2nd Director of the Hawaiian Volcano Observatory
- In office 1940 – 1951
- Preceded by: Thomas A. Jaggar
- Succeeded by: Gordon A. Macdonald

Personal details
- Born: Ruy Herbert Finch August 30, 1890 Sunbury, Ohio
- Died: March 25, 1957 (aged 66) Watsonville, California

= Ruy Finch =

American volcanologist (1890–1957)

Ruy Herbert Finch (August 30, 1890 – March 25, 1957) was an American volcanologist who served as second director of the Hawaiian Volcano Observatory (HVO) from 1940 to 1951. Finch is known largely for his discovery of the 1790 Footprints, and for the formal addition of block lava to the lava classification types. In 1951, a group of scientists including Finch were named in the journal Science as "outstanding authorities in their respective fields".

== Career ==
Born in Sunbury, Finch was an Ohio native. He attended George Washington University and the University of Chicago before starting his professional career in 1910 by working as a seismologist for the U.S. Weather Bureau. The HVO was formed during his time with the Weather Bureau. In 1919, HVO was merged into the bureau; Finch moved to the island of Hawai‘i in 1923, and was present during the eruption of Kīlauea in 1924.

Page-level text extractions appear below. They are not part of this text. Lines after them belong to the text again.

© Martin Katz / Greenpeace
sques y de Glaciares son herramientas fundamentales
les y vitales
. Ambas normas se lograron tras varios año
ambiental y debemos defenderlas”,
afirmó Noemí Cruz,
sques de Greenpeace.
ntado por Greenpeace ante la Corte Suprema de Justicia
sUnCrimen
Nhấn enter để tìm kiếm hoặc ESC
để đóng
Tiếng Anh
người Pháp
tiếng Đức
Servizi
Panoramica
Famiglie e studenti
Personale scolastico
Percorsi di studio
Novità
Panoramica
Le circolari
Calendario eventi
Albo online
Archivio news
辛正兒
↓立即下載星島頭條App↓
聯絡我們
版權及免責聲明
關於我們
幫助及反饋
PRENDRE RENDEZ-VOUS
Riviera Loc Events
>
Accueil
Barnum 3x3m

In 1926, Finch moved to Mineral, California—from that time until 1935, he founded and directed a seismograph station near Lassen Peak, after which he was transferred to Hawaiʻi National Park. During his time at Hawaiʻi, he worked as a park guide, among other jobs. He became director of HVO in 1940, and served until 1951. During his time at the observatory, he worked with multiple other geologists of the time, most notably, T. A. Jaggar and Gordon Macdonald. After his tenure with the observatory, he retired and moved to an apple orchard in Watsonville, California with his family, where he died in 1957.

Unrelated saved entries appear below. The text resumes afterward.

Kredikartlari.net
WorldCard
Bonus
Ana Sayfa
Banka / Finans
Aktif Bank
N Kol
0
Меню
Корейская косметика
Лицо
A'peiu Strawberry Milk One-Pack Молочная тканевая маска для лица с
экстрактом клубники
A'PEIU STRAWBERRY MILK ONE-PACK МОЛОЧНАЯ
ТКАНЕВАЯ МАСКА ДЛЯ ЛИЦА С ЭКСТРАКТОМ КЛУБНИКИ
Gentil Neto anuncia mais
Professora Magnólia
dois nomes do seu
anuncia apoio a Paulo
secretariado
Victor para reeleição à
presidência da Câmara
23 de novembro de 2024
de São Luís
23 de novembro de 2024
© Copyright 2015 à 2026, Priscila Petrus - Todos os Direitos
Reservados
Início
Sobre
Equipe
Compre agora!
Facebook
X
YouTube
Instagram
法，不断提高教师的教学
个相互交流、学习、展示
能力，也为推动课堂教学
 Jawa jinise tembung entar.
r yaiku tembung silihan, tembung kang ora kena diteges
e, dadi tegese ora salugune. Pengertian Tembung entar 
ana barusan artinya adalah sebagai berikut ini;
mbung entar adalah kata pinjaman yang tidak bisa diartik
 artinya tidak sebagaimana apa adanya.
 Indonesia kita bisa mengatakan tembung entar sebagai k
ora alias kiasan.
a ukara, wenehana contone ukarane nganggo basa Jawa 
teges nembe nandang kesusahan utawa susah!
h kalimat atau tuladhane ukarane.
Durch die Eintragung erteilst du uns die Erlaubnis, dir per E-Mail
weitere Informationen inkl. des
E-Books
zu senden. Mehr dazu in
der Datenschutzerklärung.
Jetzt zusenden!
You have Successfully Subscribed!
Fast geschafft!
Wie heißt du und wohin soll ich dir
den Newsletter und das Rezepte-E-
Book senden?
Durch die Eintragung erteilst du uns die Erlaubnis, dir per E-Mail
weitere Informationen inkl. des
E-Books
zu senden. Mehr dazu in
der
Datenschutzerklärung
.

While Thomas A. Jaggar was starting the observatory, he began a newsletter called The Volcano Letter, a publication on volcanology. When Jaggar retired in 1940 and Finch took over as director, he became editor of the Letter, which later went on to be reprinted by Richard S. Fiske, Tom Simkin, and Elizabeth A. Nielsen as editors—Simkin was also an author of the book Volcanoes of the World.